- [Dataset entries]:
════════
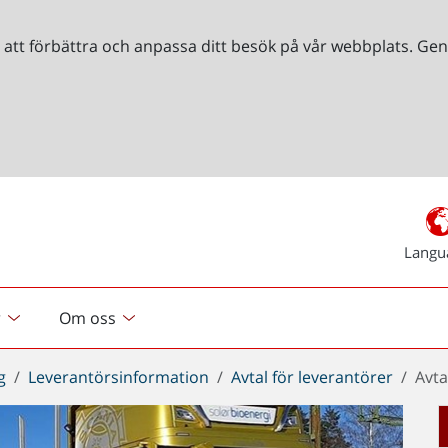
r att förbättra och anpassa ditt besök på vår webbplats. 
Langu
r
Om oss
g
Leverantörsinformation
Avtal för leverantörer
Avta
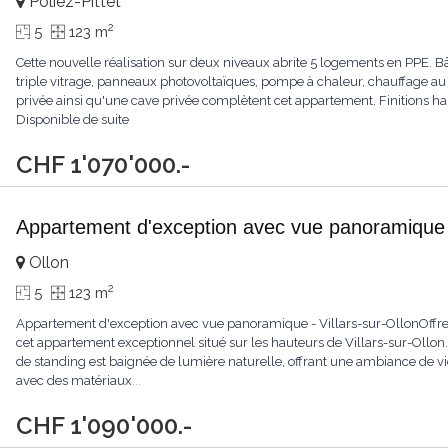
Poliez-Pittet
2
5
123 m
Cette nouvelle réalisation sur deux niveaux abrite 5 logements en PPE
triple vitrage, panneaux photovoltaïques, pompe à chaleur, chauffage au
privée ainsi qu'une cave privée complètent cet appartement. Finitions 
Disponible de suite
CHF 1'070'000.-
Appartement d'exception avec vue panoramique -
Ollon
2
5
123 m
Appartement d'exception avec vue panoramique - Villars-sur-OllonOffr
cet appartement exceptionnel situé sur les hauteurs de Villars-sur-Ollon.
de standing est baignée de lumière naturelle, offrant une ambiance de vi
avec des matériaux
...
CHF 1'090'000.-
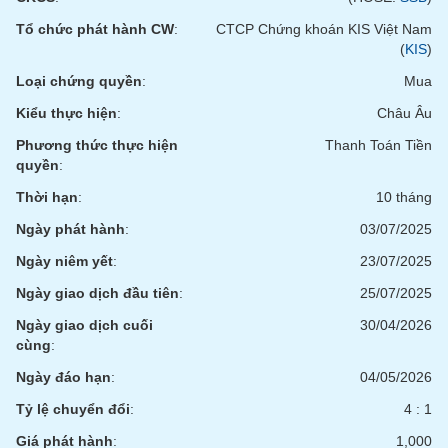
tài
chính
Tổ chức phát hành CW
:
CTCP Chứng khoán KIS Việt Nam
(
KIS
)
Loại chứng quyền
:
Mua
Kiểu thực hiện
:
Châu Âu
Phương thức thực hiện
Thanh Toán Tiền
quyền
:
Thời hạn
:
10 tháng
Ngày phát hành
:
03/07/2025
Ngày niêm yết
:
23/07/2025
Ngày giao dịch đầu tiên
:
25/07/2025
Ngày giao dịch cuối
30/04/2026
cùng
:
Ngày đáo hạn
:
04/05/2026
Tỷ lệ chuyển đổi
:
4 : 1
Giá phát hành
:
1,000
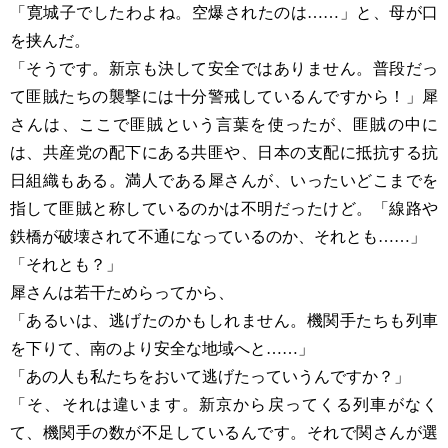
「寛城子でしたわよね。空爆されたのは……」と、母が口
を挟んだ。
「そうです。新京も決して安全ではありません。普段だっ
て匪賊たちの襲撃には十分警戒しているんですから！」犀
さんは、ここで匪賊という言葉を使ったが、匪賊の中に
は、共産党の配下にある共匪や、日本の支配に抵抗する抗
日組織もある。満人である犀さんが、いったいどこまでを
指して匪賊と称しているのかは不明だったけど。「線路や
鉄橋が破壊されて不通になっているのか、それとも……」
「それとも？」
犀さんは若干ためらってから、
「あるいは、逃げたのかもしれません。機関手たちも列車
を下りて、南のより安全な地域へと……」
「あの人も私たちをおいて逃げたっていうんですか？」
「そ、それは違います。新京から戻ってくる列車がなく
て、機関手の数が不足しているんです。それで関さんが選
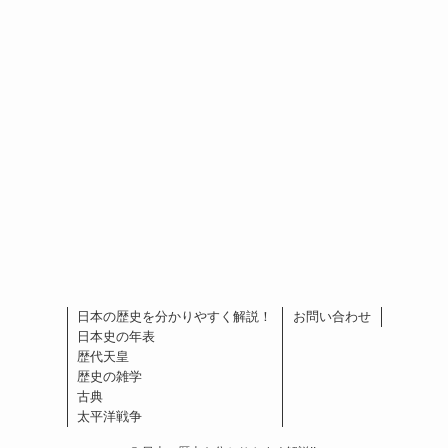
日本の歴史を分かりやすく解説！
お問い合わせ
日本史の年表
歴代天皇
歴史の雑学
古典
太平洋戦争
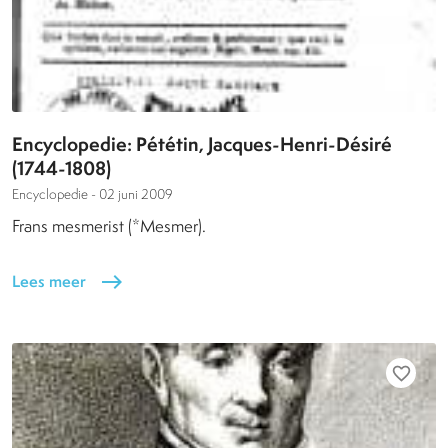
Encyclopedie: Pététin, Jacques-Henri-Désiré
(1744-1808)
Encyclopedie -
02 juni 2009
Frans mesmerist (*Mesmer).
Lees meer
east
favorite_border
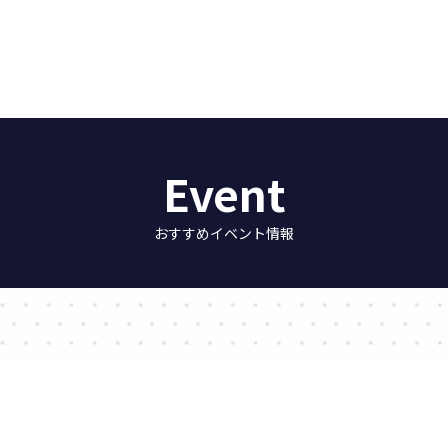
Event
おすすめイベント情報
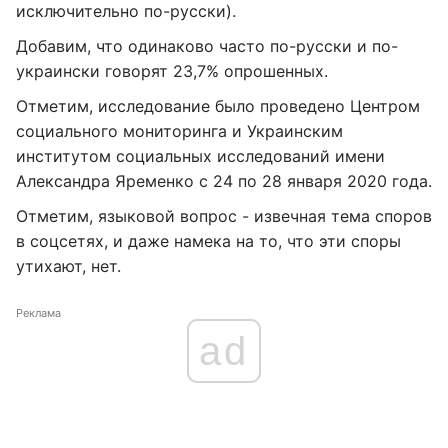
исключительно по-русски).
Добавим, что одинаково часто по-русски и по-
украински говорят 23,7% опрошенных.
Отметим, исследование было проведено Центром
социального мониторинга и Украинским
институтом социальных исследований имени
Александра Яременко с 24 по 28 января 2020 года.
Отметим, языковой вопрос - извечная тема споров
в соцсетях, и даже намека на то, что эти споры
утихают, нет.
Реклама
ad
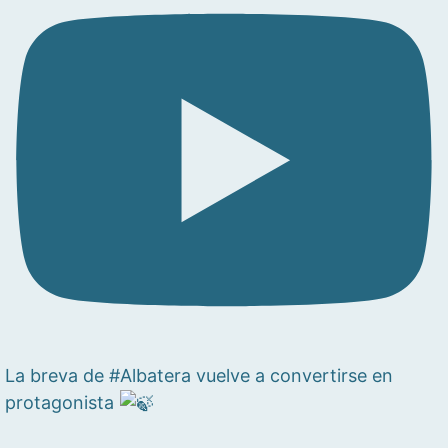
La breva de #Albatera vuelve a convertirse en
protagonista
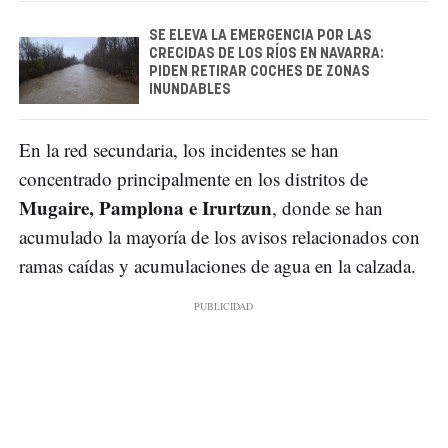
SE ELEVA LA EMERGENCIA POR LAS
CRECIDAS DE LOS RÍOS EN NAVARRA:
PIDEN RETIRAR COCHES DE ZONAS
INUNDABLES
En la red secundaria, los incidentes se han
concentrado principalmente en los distritos de
Mugaire, Pamplona e Irurtzun
, donde se han
acumulado la mayoría de los avisos relacionados con
ramas caídas y acumulaciones de agua en la calzada.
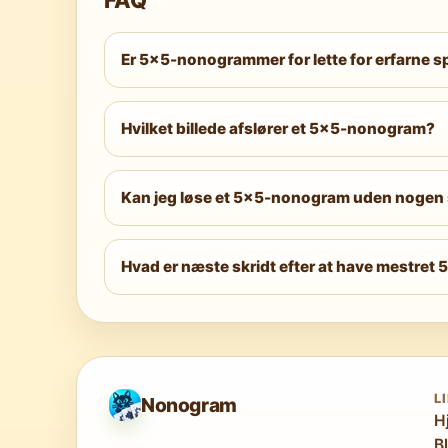
Er 5×5-nonogrammer for lette for erfarne sp
Ikke nødvendigvis. Let og Mellem er begy
inden for kun 25 felter. Øvede spillere brug
Hvilket billede afslører et 5×5-nonogram?
Ved 5×5 opløsning er det afslørede billede 
Pixelkunsten er bevidst ikonisk snarere end 
Kan jeg løse et 5×5-nonogram uden nogen 
På Let sværhedsgrad er udelukkelsesmetode
nødvendige. At lære disse strategier på et 
Hvad er næste skridt efter at have mestret 
Gå videre til
6×6 Let
eller spring direkte ti
markant mere nuanceret.
L
Nonogram
H
B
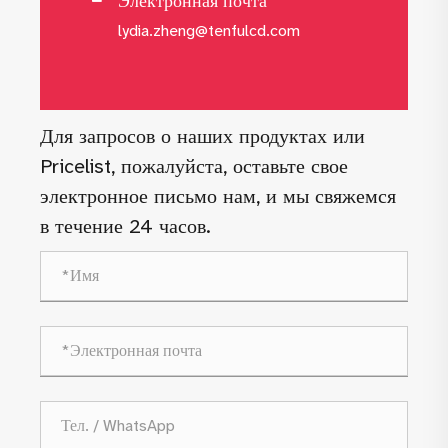
Электронная почта
lydia.zheng@tenfulcd.com
Для запросов о наших продуктах или
Pricelist, пожалуйста, оставьте свое
электронное письмо нам, и мы свяжемся
в течение 24 часов.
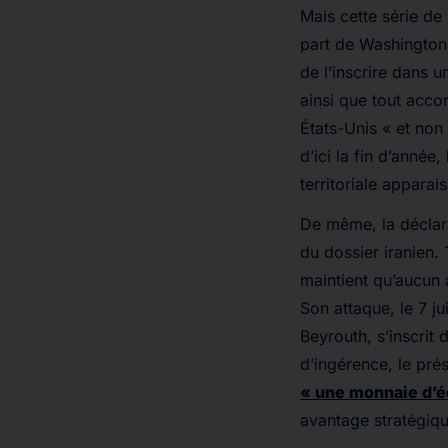
Mais cette série de
part de Washington 
de l’inscrire dans 
ainsi que tout acco
États-Unis « et non
d’ici la fin d’année
territoriale apparai
De même, la déclara
du dossier iranien.
maintient qu’aucun a
Son attaque, le 7 ju
Beyrouth, s’inscrit 
d’ingérence, le pré
« une monnaie d’
avantage stratégiqu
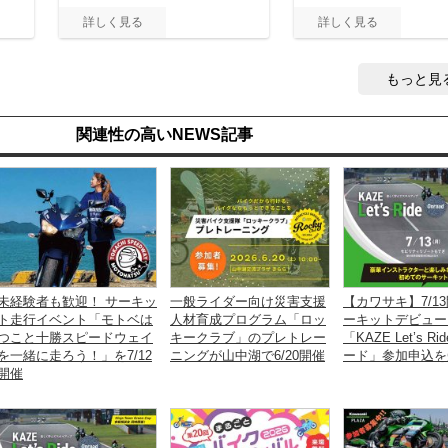
もっと見
関連性の高いNEWS記事
未経験者も歓迎！ サーキッ
一般ライダー向け災害支援
【カワサキ】7/1
ト走行イベント「モトベは
人材育成プログラム「ロッ
ーキットデビュー
つこと十勝スピードウェイ
キークラブ」のプレトレー
「KAZE Let’s R
を一緒に走ろう！」を7/12
ニングが山中湖で6/20開催
ード」参加申込を
開催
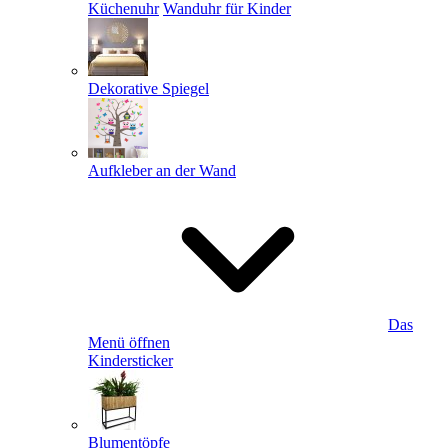
Küchenuhr
Wanduhr für Kinder
Dekorative Spiegel
Aufkleber an der Wand
Das
Menü öffnen
Kindersticker
Blumentöpfe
════════
- [YOUR INSTRUCTIONS]:
Leaving aside the images, write out the entries above word for word.

- [ANSWER SPACE]:
r att förbättra och anpassa ditt besök på vår webbplats. 
Langu
r
Om oss
g
Leverantörsinformation
Avtal för leverantörer
Avta
Poliez-Pittet
2
5
123 m
Cette nouvelle réalisation sur deux niveaux abrite 5 logements en PPE
triple vitrage, panneaux photovoltaïques, pompe à chaleur, chauffage au
privée ainsi qu'une cave privée complètent cet appartement. Finitions 
Disponible de suite
CHF 1'070'000.-
Appartement d'exception avec vue panoramique -
Ollon
2
5
123 m
Appartement d'exception avec vue panoramique - Villars-sur-OllonOffr
cet appartement exceptionnel situé sur les hauteurs de Villars-sur-Ollon.
de standing est baignée de lumière naturelle, offrant une ambiance de vi
avec des matériaux
...
CHF 1'090'000.-
tài
chính
Tổ chức phát hành CW
:
CTCP Chứng khoán KIS Việt Nam
(
KIS
)
Loại chứng quyền
:
Mua
Kiểu thực hiện
:
Châu Âu
Phương thức thực hiện
Thanh Toán Tiền
quyền
:
Thời hạn
:
10 tháng
Ngày phát hành
:
03/07/2025
Ngày niêm yết
:
23/07/2025
Ngày giao dịch đầu tiên
:
25/07/2025
Ngày giao dịch cuối
30/04/2026
cùng
:
Ngày đáo hạn
:
04/05/2026
Tỷ lệ chuyển đổi
:
4 : 1
Giá phát hành
:
1,000
「寛城子でしたわよね。空爆されたのは……」と、母が口
を挟んだ。
「そうです。新京も決して安全ではありません。普段だっ
て匪賊たちの襲撃には十分警戒しているんですから！」犀
さんは、ここで匪賊という言葉を使ったが、匪賊の中に
は、共産党の配下にある共匪や、日本の支配に抵抗する抗
日組織もある。満人である犀さんが、いったいどこまでを
指して匪賊と称しているのかは不明だったけど。「線路や
鉄橋が破壊されて不通になっているのか、それとも……」
「それとも？」
犀さんは若干ためらってから、
「あるいは、逃げたのかもしれません。機関手たちも列車
を下りて、南のより安全な地域へと……」
「あの人も私たちをおいて逃げたっていうんですか？」
「そ、それは違います。新京から戻ってくる列車がなく
て、機関手の数が不足しているんです。それで関さんが選
日本の歴史を分かりやすく解説！
お問い合わせ
日本史の年表
歴代天皇
歴史の雑学
古典
太平洋戦争
Encyclopedie: Pététin, Jacques-Henri-Désiré
(1744-1808)
Encyclopedie -
02 juni 2009
Frans mesmerist (*Mesmer).
Lees meer
east
favorite_border
Event
おすすめイベント情報
исключительно по-русски).
Добавим, что одинаково часто по-русски и по-
украински говорят 23,7% опрошенных.
Отметим, исследование было проведено Центром
социального мониторинга и Украинским
институтом социальных исследований имени
Александра Яременко с 24 по 28 января 2020 года.
Отметим, языковой вопрос - извечная тема споров
в соцсетях, и даже намека на то, что эти споры
утихают, нет.
Реклама
ad
La breva de #Albatera vuelve a convertirse en
protagonista
SE ELEVA LA EMERGENCIA POR LAS
CRECIDAS DE LOS RÍOS EN NAVARRA:
PIDEN RETIRAR COCHES DE ZONAS
INUNDABLES
En la red secundaria, los incidentes se han
concentrado principalmente en los distritos de
Mugaire, Pamplona e Irurtzun
, donde se han
acumulado la mayoría de los avisos relacionados con
ramas caídas y acumulaciones de agua en la calzada.
Er 5×5-nonogrammer for lette for erfarne sp
Ikke nødvendigvis. Let og Mellem er begy
inden for kun 25 felter. Øvede spillere brug
Hvilket billede afslører et 5×5-nonogram?
Ved 5×5 opløsning er det afslørede billede 
Pixelkunsten er bevidst ikonisk snarere end 
Kan jeg løse et 5×5-nonogram uden nogen 
På Let sværhedsgrad er udelukkelsesmetode
nødvendige. At lære disse strategier på et 
Hvad er næste skridt efter at have mestret 
Gå videre til
6×6 Let
eller spring direkte ti
markant mere nuanceret.
L
Nonogram
H
B
Электронная почта
lydia.zheng@tenfulcd.com
Для запросов о наших продуктах или
Pricelist, пожалуйста, оставьте свое
электронное письмо нам, и мы свяжемся
в течение 24 часов.
Mais cette série de
part de Washington 
de l’inscrire dans 
ainsi que tout acco
États-Unis « et non
d’ici la fin d’année
territoriale apparai
De même, la déclara
du dossier iranien.
maintient qu’aucun a
Son attaque, le 7 ju
Beyrouth, s’inscrit 
d’ingérence, le pré
« une monnaie d’
avantage stratégiqu
もっと見
関連性の高いNEWS記事
未経験者も歓迎！ サーキッ
一般ライダー向け災害支援
【カワサキ】7/1
ト走行イベント「モトベは
人材育成プログラム「ロッ
ーキットデビュー
つこと十勝スピードウェイ
キークラブ」のプレトレー
「KAZE Let’s R
を一緒に走ろう！」を7/12
ニングが山中湖で6/20開催
ード」参加申込を
開催
Küchenuhr
Wanduhr für Kinder
Dekorative Spiegel
Aufkleber an der Wand
Das
Menü öffnen
Kindersticker
Blumentöpfe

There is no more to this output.